The option agreement with BHP is not the junior’s first with a major. It had previously partnered with Chilean copper miner Antofagasta (US-OTC: ANFGY), announcing an earn-in agreement in December 2014. But the base metal group pulled out just six weeks later, in January 2015.

“The week they pulled out, the price of copper went down 20% and they lost their nerve on a lot of projects,” Cox says. “Sometimes, timing is just not pleasant.”

But the experience had a silver lining, as Antofagasta’s chief geologist for North America, Thomas Ullrich, eventually jumped ship, joining Aston Bay earlier this year as the junior’s executive vice-president of exploration and chief operating officer.

“He spent five years at Antofagasta and looked at 120 projects, and this was the best one he found,” Cox says, adding that Ullrich “lives for discovery.”

Before joining Antofagasta in 2011, Ullrich was senior geologist for Almaden Minerals (TSX: AMM; NYSE-MKT: AAU), where he managed the drill program for the team’s discovery of the Ixtaca silver-gold deposit in Mexico.

Cox points out that as far as he can tell, BHP’s earn-in with Aston is unusual, as the mining giant prefers not to invest in publicly listed juniors. “We did a lot of due diligence on BHP and their base metal projects, and we could only find three or four projects dating back to the late 1990s that they invested in through public companies,” Cox says. “It’s a pretty rare occurrence … and speaks to the utility of our asset.

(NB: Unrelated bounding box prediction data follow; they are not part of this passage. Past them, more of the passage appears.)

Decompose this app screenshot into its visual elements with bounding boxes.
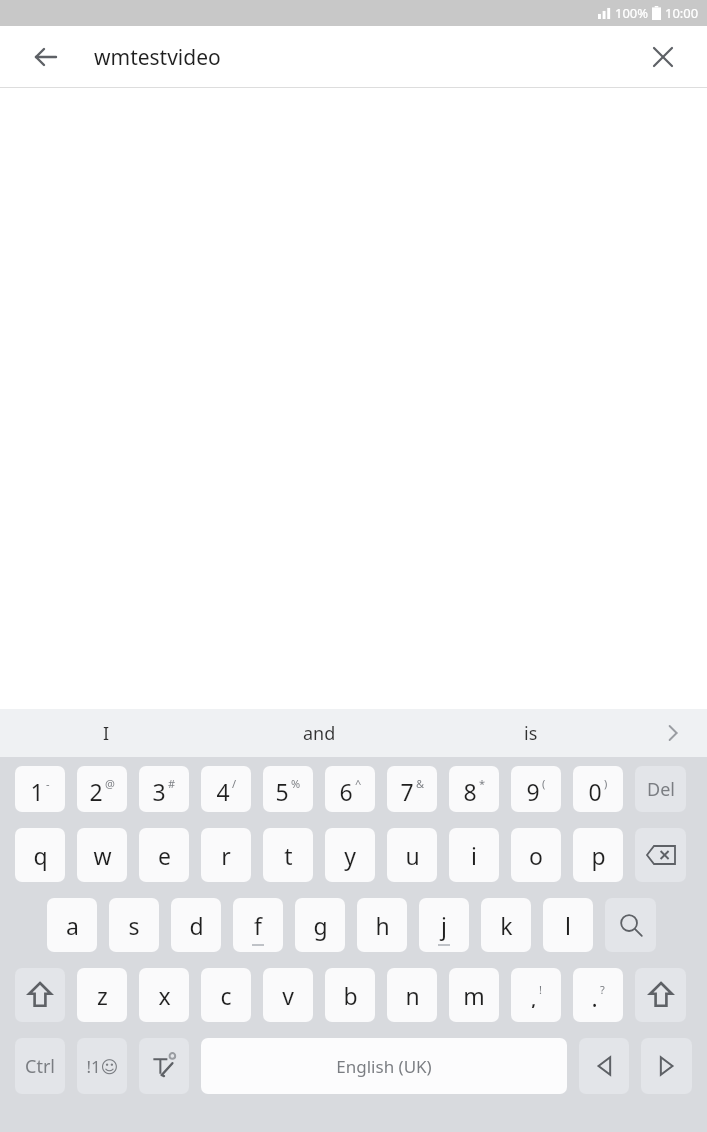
staticText: e [158, 840, 171, 871]
staticText: / [232, 776, 237, 791]
button[interactable]: h [357, 898, 407, 952]
button[interactable]: , [511, 968, 561, 1022]
staticText: m [463, 980, 485, 1011]
button[interactable]: 3 [139, 766, 189, 812]
button[interactable]: p [573, 828, 623, 882]
staticText: p [591, 840, 606, 871]
staticText: ! [539, 982, 542, 997]
button[interactable]: and [213, 709, 425, 757]
button[interactable]: Handwriting [139, 1038, 189, 1094]
button[interactable]: k [481, 898, 531, 952]
staticText: h [375, 910, 390, 941]
button[interactable]: 0 [573, 766, 623, 812]
staticText: - [46, 776, 50, 791]
staticText: English (UK) [336, 1055, 432, 1078]
button[interactable]: b [325, 968, 375, 1022]
button[interactable]: 4 [201, 766, 251, 812]
staticText: Del [647, 777, 675, 802]
staticText: y [344, 840, 356, 871]
button[interactable]: z [77, 968, 127, 1022]
button[interactable]: r [201, 828, 251, 882]
staticText: v [282, 980, 294, 1011]
button[interactable]: j [419, 898, 469, 952]
button[interactable]: wmtestvideo [94, 26, 617, 88]
button[interactable]: Shift [635, 968, 686, 1022]
button[interactable]: m [449, 968, 499, 1022]
button[interactable]: g [295, 898, 345, 952]
button[interactable]: Move cursor left [579, 1038, 629, 1094]
button[interactable]: q [15, 828, 65, 882]
button[interactable]: More suggestions [637, 709, 707, 757]
staticText: ) [604, 776, 608, 791]
button[interactable]: Search [605, 898, 656, 952]
staticText: u [405, 840, 420, 871]
staticText: g [313, 910, 328, 941]
staticText: ( [542, 776, 546, 791]
button[interactable]: t [263, 828, 313, 882]
staticText: d [189, 910, 204, 941]
button[interactable]: 5 [263, 766, 313, 812]
staticText: 4 [216, 776, 230, 802]
button[interactable]: Ctrl [15, 1038, 65, 1094]
button[interactable]: d [171, 898, 221, 952]
staticText: l [565, 910, 571, 941]
staticText: 10:00 [665, 4, 699, 22]
button[interactable]: a [47, 898, 97, 952]
button[interactable]: 9 [511, 766, 561, 812]
staticText: w [93, 840, 112, 871]
staticText: , [530, 982, 537, 1008]
button[interactable]: !1☺ [77, 1038, 127, 1094]
staticText: % [291, 776, 301, 791]
staticText: 5 [275, 776, 289, 802]
button[interactable]: Del [635, 766, 686, 812]
button[interactable]: . [573, 968, 623, 1022]
staticText: wmtestvideo [94, 43, 221, 72]
button[interactable]: Backspace [635, 828, 686, 882]
button[interactable]: u [387, 828, 437, 882]
button[interactable]: 2 [77, 766, 127, 812]
staticText: * [479, 776, 486, 791]
button[interactable]: o [511, 828, 561, 882]
staticText: 6 [339, 776, 353, 802]
staticText: 100% [615, 4, 649, 22]
button[interactable]: v [263, 968, 313, 1022]
button[interactable]: w [77, 828, 127, 882]
staticText: k [500, 910, 513, 941]
button[interactable]: English (UK) [201, 1038, 567, 1094]
staticText: 8 [463, 776, 477, 802]
staticText: o [529, 840, 543, 871]
button[interactable]: l [543, 898, 593, 952]
button[interactable]: Back [24, 35, 68, 79]
button[interactable]: i [449, 828, 499, 882]
staticText: s [128, 910, 140, 941]
staticText: x [158, 980, 171, 1011]
staticText: f [254, 910, 262, 941]
button[interactable]: e [139, 828, 189, 882]
staticText: 9 [526, 776, 540, 802]
button[interactable]: Move cursor right [641, 1038, 692, 1094]
button[interactable]: I [0, 709, 213, 757]
staticText: b [343, 980, 358, 1011]
button[interactable]: 8 [449, 766, 499, 812]
staticText: !1☺ [86, 1055, 119, 1078]
staticText: 1 [30, 776, 44, 802]
button[interactable]: c [201, 968, 251, 1022]
button[interactable]: 1 [15, 766, 65, 812]
staticText: is [524, 721, 538, 746]
staticText: ^ [355, 776, 362, 791]
staticText: t [284, 840, 293, 871]
staticText: @ [105, 776, 115, 791]
staticText: Ctrl [25, 1054, 55, 1079]
button[interactable]: n [387, 968, 437, 1022]
staticText: 7 [400, 776, 414, 802]
button[interactable]: Clear [641, 35, 685, 79]
button[interactable]: x [139, 968, 189, 1022]
button[interactable]: 7 [387, 766, 437, 812]
button[interactable]: s [109, 898, 159, 952]
button[interactable]: 6 [325, 766, 375, 812]
button[interactable]: y [325, 828, 375, 882]
staticText: and [303, 721, 336, 746]
button[interactable]: f [233, 898, 283, 952]
button[interactable]: is [425, 709, 637, 757]
button[interactable]: Shift [15, 968, 65, 1022]
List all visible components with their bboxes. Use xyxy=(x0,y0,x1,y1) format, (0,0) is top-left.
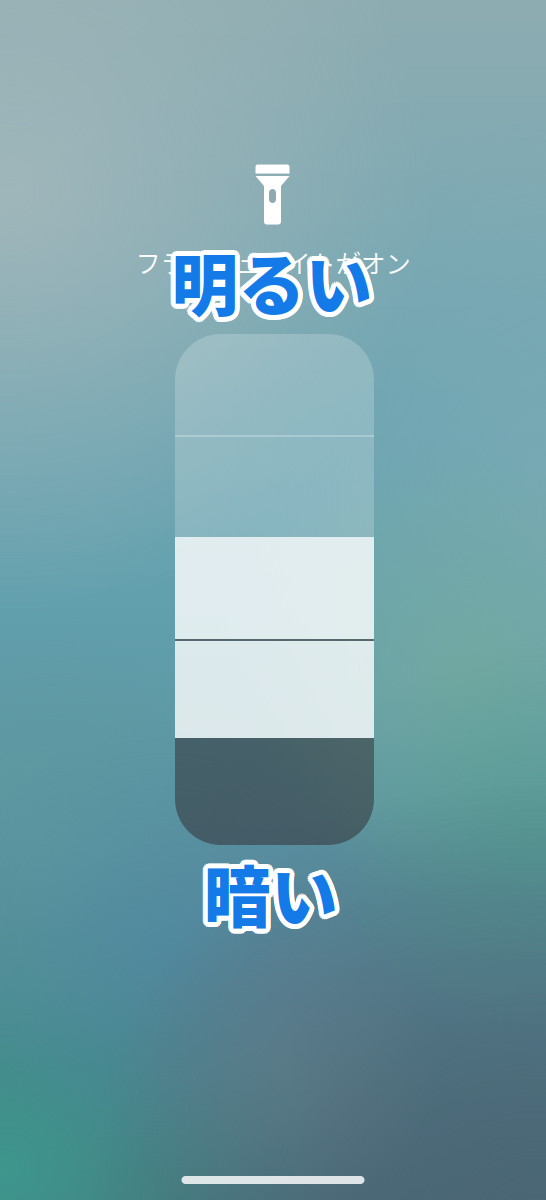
staticText: 明るい xyxy=(175,236,376,333)
staticText: 明るい xyxy=(168,229,369,326)
staticText: 明るい xyxy=(172,238,372,334)
staticText: 明るい xyxy=(170,228,371,325)
staticText: 暗い xyxy=(204,845,338,941)
staticText: 暗い xyxy=(206,840,340,937)
staticText: 明るい xyxy=(167,231,368,327)
staticText: 明るい xyxy=(167,235,368,331)
staticText: 明るい xyxy=(172,233,372,329)
staticText: 明るい xyxy=(166,233,368,329)
staticText: 暗い xyxy=(209,847,343,943)
staticText: 暗い xyxy=(206,849,340,946)
staticText: 明るい xyxy=(173,237,374,334)
staticText: 暗い xyxy=(199,847,333,943)
staticText: 暗い xyxy=(200,841,334,938)
staticText: フラッシュライトがオン xyxy=(136,244,410,280)
staticText: 暗い xyxy=(208,841,342,938)
staticText: 暗い xyxy=(204,840,338,936)
staticText: 暗い xyxy=(204,850,338,946)
staticText: 暗い xyxy=(199,845,333,941)
staticText: 暗い xyxy=(208,848,342,945)
staticText: 明るい xyxy=(176,235,377,331)
staticText: 明るい xyxy=(172,228,372,324)
staticText: 暗い xyxy=(200,848,334,945)
staticText: 明るい xyxy=(176,233,378,329)
staticText: 明るい xyxy=(168,236,369,333)
staticText: 明るい xyxy=(170,237,371,334)
staticText: 暗い xyxy=(209,845,343,941)
staticText: 暗い xyxy=(202,840,336,937)
staticText: 明るい xyxy=(176,231,377,327)
staticText: 明るい xyxy=(173,228,374,325)
staticText: 暗い xyxy=(209,843,343,939)
staticText: 暗い xyxy=(199,843,333,939)
staticText: 暗い xyxy=(202,849,336,946)
staticText: 明るい xyxy=(175,229,376,326)
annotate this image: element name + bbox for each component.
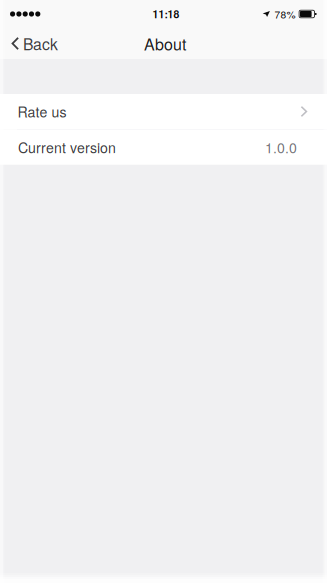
button[interactable]: Rate us (0, 94, 327, 129)
staticText: Current version (18, 137, 116, 157)
button[interactable]: Back (0, 28, 70, 59)
staticText: 11:18 (152, 7, 180, 22)
staticText: 78% (274, 7, 296, 21)
staticText: 1.0.0 (265, 137, 297, 157)
staticText: Rate us (18, 101, 66, 122)
staticText: About (144, 32, 186, 55)
staticText: Back (23, 32, 58, 55)
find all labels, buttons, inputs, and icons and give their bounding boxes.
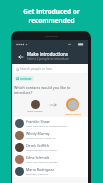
staticText: Whitly Murray: [26, 131, 50, 136]
button[interactable]: Select contact: [63, 98, 82, 115]
staticText: Global Mobility consultant: [26, 148, 57, 151]
button[interactable]: All contacts: [14, 76, 34, 81]
staticText: Get introduced or: [23, 7, 80, 16]
staticText: Search people or lists: [20, 67, 52, 71]
button[interactable]: Mario Rodriguez: [12, 165, 88, 177]
staticText: Select contact: [65, 112, 81, 115]
staticText: Senior Partner, Lumen Co: [26, 136, 56, 139]
button[interactable]: Edna Schmidt: [12, 153, 88, 165]
staticText: Select 2 people to introduce: [27, 57, 69, 61]
button[interactable]: Back: [16, 52, 25, 61]
staticText: Engineer, Trackline: [26, 172, 48, 175]
staticText: Which contacts would you like to introdu…: [14, 85, 88, 95]
staticText: recommended: [28, 16, 75, 25]
button[interactable]: Search people or lists: [13, 64, 87, 73]
button[interactable]: Derek Griffith: [12, 141, 88, 153]
staticText: All contacts: [16, 77, 32, 81]
staticText: Stella Hughes: [27, 109, 43, 112]
staticText: Make introductions: [27, 51, 68, 57]
staticText: Franklin Shaw: [26, 119, 50, 124]
staticText: Sales consultant at Rodden: [26, 160, 58, 163]
staticText: Sales consultant at Rodden Barnett: [26, 124, 68, 127]
staticText: Edna Schmidt: [26, 155, 50, 160]
button[interactable]: Whitly Murray: [12, 129, 88, 141]
staticText: Derek Griffith: [26, 143, 49, 148]
staticText: Mario Rodriguez: [26, 167, 54, 172]
button[interactable]: Franklin Shaw: [12, 117, 88, 129]
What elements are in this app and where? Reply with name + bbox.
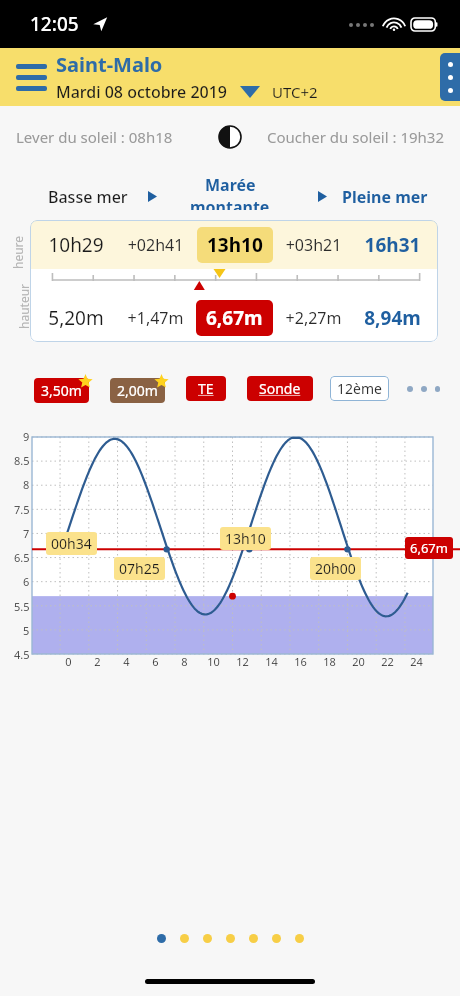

I think they like the asset enough to put up with us, that is, a small junior.”

The last time this happened on a base metals project was with Anglo Potash. BHP signed a joint-venture deal with the Calgary-based junior, which had nearly 7,200 sq. km of potash permits in Saskatchewan, including a resource at Jansen Lake, 30 km from Potash Corp. of Saskatchewan’s (TSX: POT; NYSE: POT) Lanigan mine. BHP went on to acquire Anglo Potash in May 2008.

Cox says Aston Bay will benefit hugely from BHP’s technical team, which he believes is second to none. “The level of technical brains BHP has is extraordinary,” he says. “They put a lot of thinking into their projects.”

As for copper, Cox says its supply and demand fundamentals outshine every other metal. The 38-year-old mining executive, who has an MBA and an undergraduate degree in economics and medieval history, with a minor in business, previously worked in the front office at hedge fund D.E. Shaw, where he specialized in the red metal. “I ran a team of six people and we determined that copper was the only thing that really excited us, so when I left Shaw in 2010, the only natural thing to do was look for copper deposits,” he says.

“Fundamentally, copper is irreplaceable — modern society cannot exist without it, and it’s the only commodity that we’re running out of. If you want to double the global supply of iron ore you can do it, but there’s not enough copper in resources within major mining company portfolios to even increase the supply 10%.”